お前は人を手名付ける能力があるとか、そんなこと人生で初めて聞いたわ。なんか妙な新鮮さのせいで、逆に皮肉に聞こえちゃう。

「人を手名付けるじゃなくて、人から離れられる能力の間違いじゃないですかね?」

「だったら、こうしよう。変わった人を手名付けるのがうまいと」

「全くうれしくない言葉だ…」

 なんか日に日に自尊心というのが削れて言ってるような気がする。

「ははは、これは誉め言葉だから、気にするな。まぁ、とにかく私や他の教員にとっては非常にありがたいことなんだよ」

「そうですか、じゃあ喜んどきます」

 うひゃぁー!

「以上だが、どうだ?」

 

「一方的な感じが強くて、干渉成立のような気がしますけど、まぁいいですよ」

「ふむ本当に助かるよ。なにかその分にお礼をしてやる、何がいい? デートか、成績アップか?」

「どれも犯罪じゃねぇか… 自分の首しめてどうするんです」

 ふむ、そうだな。お礼か、ないな。と思っていたけど、一つだけあった。

「じゃあ、後ろに貼ってある『今後の高校生活の目標』ってやつを、はがしてください」

 先生は打算的な笑顔を作った。

「まかせろ!」

 長いようで短い会話は井ノ瀬先生が腕時計を確認したことで終えた。先生は最後に、『では、放課後116教室に来てくれ』とだけ言い残し、長い廊下の彼方へと消えていった。

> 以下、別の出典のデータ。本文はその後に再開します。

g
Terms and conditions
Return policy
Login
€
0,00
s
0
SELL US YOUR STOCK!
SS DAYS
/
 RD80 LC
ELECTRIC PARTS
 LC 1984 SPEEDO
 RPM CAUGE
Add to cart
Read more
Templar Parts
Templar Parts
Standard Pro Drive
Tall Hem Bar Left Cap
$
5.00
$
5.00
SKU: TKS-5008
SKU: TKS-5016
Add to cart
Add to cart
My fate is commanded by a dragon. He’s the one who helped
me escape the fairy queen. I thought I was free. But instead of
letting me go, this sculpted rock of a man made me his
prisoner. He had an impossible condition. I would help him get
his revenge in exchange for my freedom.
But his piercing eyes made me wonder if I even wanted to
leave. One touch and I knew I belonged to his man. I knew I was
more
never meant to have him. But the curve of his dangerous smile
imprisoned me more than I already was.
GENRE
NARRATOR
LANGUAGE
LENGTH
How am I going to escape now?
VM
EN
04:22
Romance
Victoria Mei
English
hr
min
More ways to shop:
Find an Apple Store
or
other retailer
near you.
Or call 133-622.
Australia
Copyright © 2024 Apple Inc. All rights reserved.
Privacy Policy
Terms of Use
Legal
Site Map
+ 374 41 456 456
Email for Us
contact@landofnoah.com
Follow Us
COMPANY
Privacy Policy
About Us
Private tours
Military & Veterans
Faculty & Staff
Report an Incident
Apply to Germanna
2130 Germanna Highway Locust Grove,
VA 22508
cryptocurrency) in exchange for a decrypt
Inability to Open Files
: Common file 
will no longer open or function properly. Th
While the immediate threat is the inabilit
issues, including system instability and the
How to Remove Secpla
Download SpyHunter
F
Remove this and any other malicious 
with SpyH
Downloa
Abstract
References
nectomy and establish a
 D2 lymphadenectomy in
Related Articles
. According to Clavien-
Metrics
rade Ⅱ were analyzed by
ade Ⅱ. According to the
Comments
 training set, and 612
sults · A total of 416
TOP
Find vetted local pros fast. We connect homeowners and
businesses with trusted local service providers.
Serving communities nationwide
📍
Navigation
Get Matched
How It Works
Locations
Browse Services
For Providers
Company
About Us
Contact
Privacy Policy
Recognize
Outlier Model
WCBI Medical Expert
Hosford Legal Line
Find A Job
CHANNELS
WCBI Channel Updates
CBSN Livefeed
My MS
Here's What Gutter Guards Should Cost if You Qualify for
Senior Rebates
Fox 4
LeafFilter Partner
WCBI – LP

教室に戻るや否や、早速マスは笑顔でどのような事情があったんだと聞いてきた。はっきり言って、どのように話すかは迷ったが、僕はひとまずこいつらにあこがれているという事は死んでも恥ずかしくて言えないので、そのことは言わないことにするか。

「あぁ、部に入るって話だよ」

 僕がそう言い終えると、マスは心外の顔をした。おい、どうしたんだ。

 その表情を見ていると、連鎖するように次は何かが落ちる物音が聞こえた。その音源を振り返ると、そこには岩波がいた。

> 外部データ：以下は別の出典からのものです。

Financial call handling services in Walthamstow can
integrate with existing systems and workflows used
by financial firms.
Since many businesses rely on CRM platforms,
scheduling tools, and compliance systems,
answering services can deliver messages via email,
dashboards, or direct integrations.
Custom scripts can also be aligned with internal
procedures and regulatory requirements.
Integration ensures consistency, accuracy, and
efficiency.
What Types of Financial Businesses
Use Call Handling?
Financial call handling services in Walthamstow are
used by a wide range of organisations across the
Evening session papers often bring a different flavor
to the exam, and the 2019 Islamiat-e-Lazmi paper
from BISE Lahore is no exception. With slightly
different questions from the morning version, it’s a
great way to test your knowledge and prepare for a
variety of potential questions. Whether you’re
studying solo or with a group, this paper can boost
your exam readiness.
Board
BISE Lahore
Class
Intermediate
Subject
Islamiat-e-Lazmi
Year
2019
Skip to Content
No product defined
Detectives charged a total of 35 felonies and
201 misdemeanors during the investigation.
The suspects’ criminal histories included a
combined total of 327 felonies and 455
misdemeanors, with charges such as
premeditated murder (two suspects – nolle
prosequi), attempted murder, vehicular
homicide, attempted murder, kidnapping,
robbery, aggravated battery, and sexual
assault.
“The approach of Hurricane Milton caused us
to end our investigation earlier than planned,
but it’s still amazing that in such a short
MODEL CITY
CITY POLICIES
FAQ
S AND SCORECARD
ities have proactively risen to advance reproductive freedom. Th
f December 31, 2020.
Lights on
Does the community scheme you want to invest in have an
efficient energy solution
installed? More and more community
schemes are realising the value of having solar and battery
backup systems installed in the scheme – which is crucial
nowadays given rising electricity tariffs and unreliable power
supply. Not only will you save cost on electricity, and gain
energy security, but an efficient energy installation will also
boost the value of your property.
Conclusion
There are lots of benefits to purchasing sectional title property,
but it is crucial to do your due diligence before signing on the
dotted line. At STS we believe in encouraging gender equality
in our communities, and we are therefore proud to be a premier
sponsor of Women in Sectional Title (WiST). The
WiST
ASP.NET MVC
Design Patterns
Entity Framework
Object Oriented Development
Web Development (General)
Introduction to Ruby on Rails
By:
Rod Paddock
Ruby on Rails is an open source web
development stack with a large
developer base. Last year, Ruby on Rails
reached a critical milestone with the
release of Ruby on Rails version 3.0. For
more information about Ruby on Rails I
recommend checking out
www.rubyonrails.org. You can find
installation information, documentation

岩波の顔は、マスと比べ物にならないほど神妙な顔をしていた。多分、驚いているのだろう。

「私、片野がいなくなったら、放課後どうすればいいの?」

「そこまで、深刻な顔して言うことじゃないだろ…」

 なんでそこまで失望してるんだよ。

「そや、俺との放課後プロテイン巡りはどうするんや!」

「そんな特殊な巡りはしてねぇぞ」

 てか、なんだよ、プロテイン巡りって。どうやって、巡るんだよ。

「とりあえず落ち着け」

 僕はとやかく、こいつらを宥めさせるために、手を使って落ち着かせる。

 しばらくして、両者は冷静を取り戻し、いつものような口調で話し始めた。

「片野どないしたんや、急に部に入るなんて。先生に脅されたんか?」

 脅されたという表現は近くも遠くもないが、答えとしては否なので、首を横に振る。

「自分探しと生産的な日常のためだよ」

 マスは何言ってんだこいつみたいな顔をしているが、まぁわかる。自分もこんなこと言っといて、急に恥ずかしくなってきたからな。

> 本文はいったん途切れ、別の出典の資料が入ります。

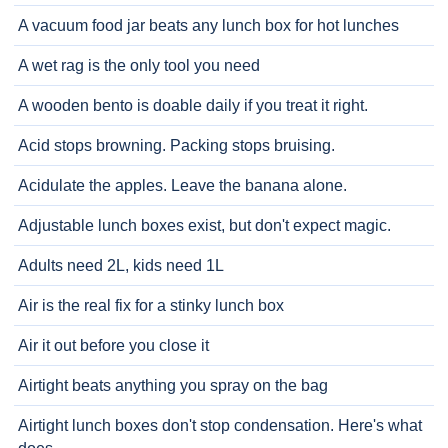
A vacuum food jar beats any lunch box for hot lunches
A wet rag is the only tool you need
A wooden bento is doable daily if you treat it right.
Acid stops browning. Packing stops bruising.
Acidulate the apples. Leave the banana alone.
Adjustable lunch boxes exist, but don't expect magic.
Adults need 2L, kids need 1L
Air is the real fix for a stinky lunch box
Air it out before you close it
Airtight beats anything you spray on the bag
Airtight lunch boxes don't stop condensation. Here's what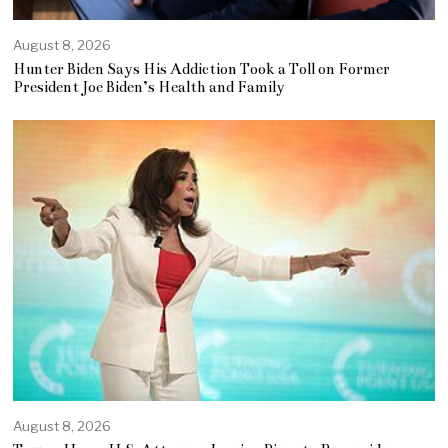
August 8, 2026
Hunter Biden Says His Addiction Took a Toll on Former
President Joe Biden’s Health and Family
August 8, 2026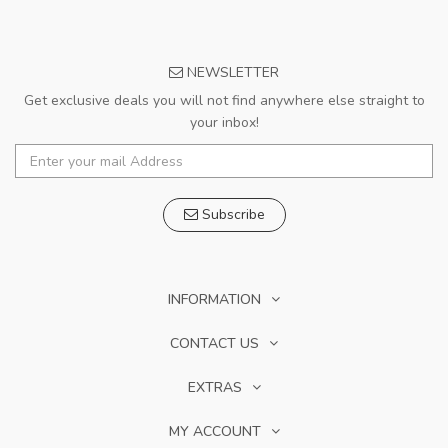
NEWSLETTER
Get exclusive deals you will not find anywhere else straight to
your inbox!
Subscribe
INFORMATION
CONTACT US
EXTRAS
MY ACCOUNT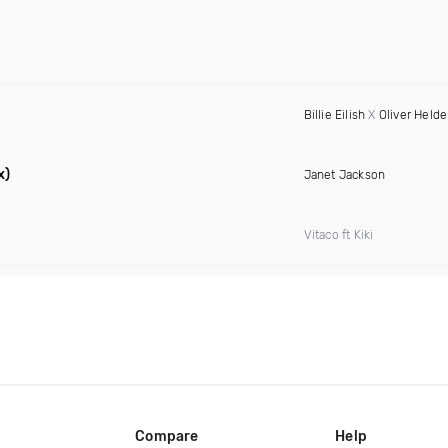
Billie Eilish
X
Oliver Held
x)
Janet Jackson
Vitaco ft Kiki
Compare
Help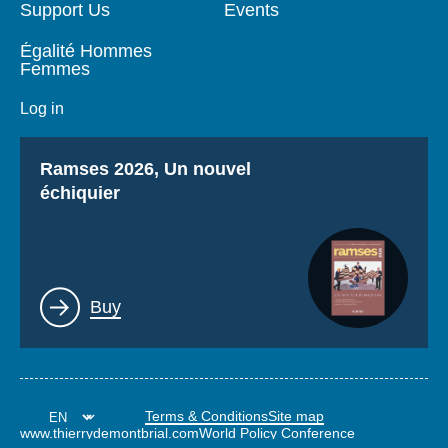
Support Us
Events
Égalité Hommes
Femmes
Log in
Titre
Ramses 2026, Un nouvel
échiquier
Lien
Buy
Terms & Conditions
Site map
www.thierrydemontbrial.com
World Policy Conference
Politique étrangère Blog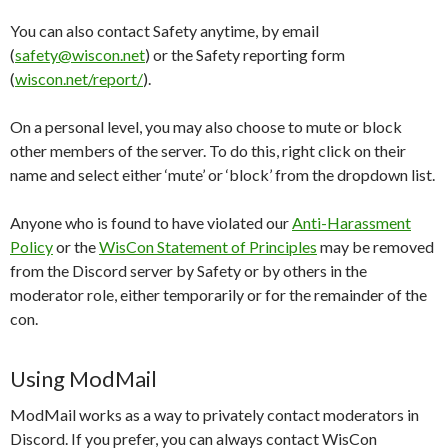
You can also contact Safety anytime, by email
(
safety@wiscon.net
) or the Safety reporting form
(
wiscon.net/report/
).
On a personal level, you may also choose to mute or block
other members of the server. To do this, right click on their
name and select either ‘mute’ or ‘block’ from the dropdown list.
Anyone who is found to have violated our
Anti-Harassment
Policy
or the
WisCon Statement of Principles
may be removed
from the Discord server by Safety or by others in the
moderator role, either temporarily or for the remainder of the
con.
Using ModMail
ModMail works as a way to privately contact moderators in
Discord. If you prefer, you can always contact WisCon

 一方で岩波はマスと同じような表情はしておらず、逆に心配的な顔をしていた。

「片野、なにか悩んでるの?」

「どうしてそうなるんだよ。普通だろ、高校生がそういう志を持つことって」

 そう。中学生や高校生活というのは暇があればあるほどに、こういう思考に至ることはしばしばにあるのだ。だから、僕の持つ考えは間違いではない。ないはず…。

「とにかく、僕はもう入ると決めたんだよ」

 もう先生に言ってしまった以上、撤回する気はない。やだ、男らしい! と思ったが、よくよく考えてみれば全く男らしくない。

「…そうか」

 マスは諦めて、納得するように腕を組み何度か頷いた。岩波もまだ少し、戸惑っていたが、目を瞑って『わかった』と言った。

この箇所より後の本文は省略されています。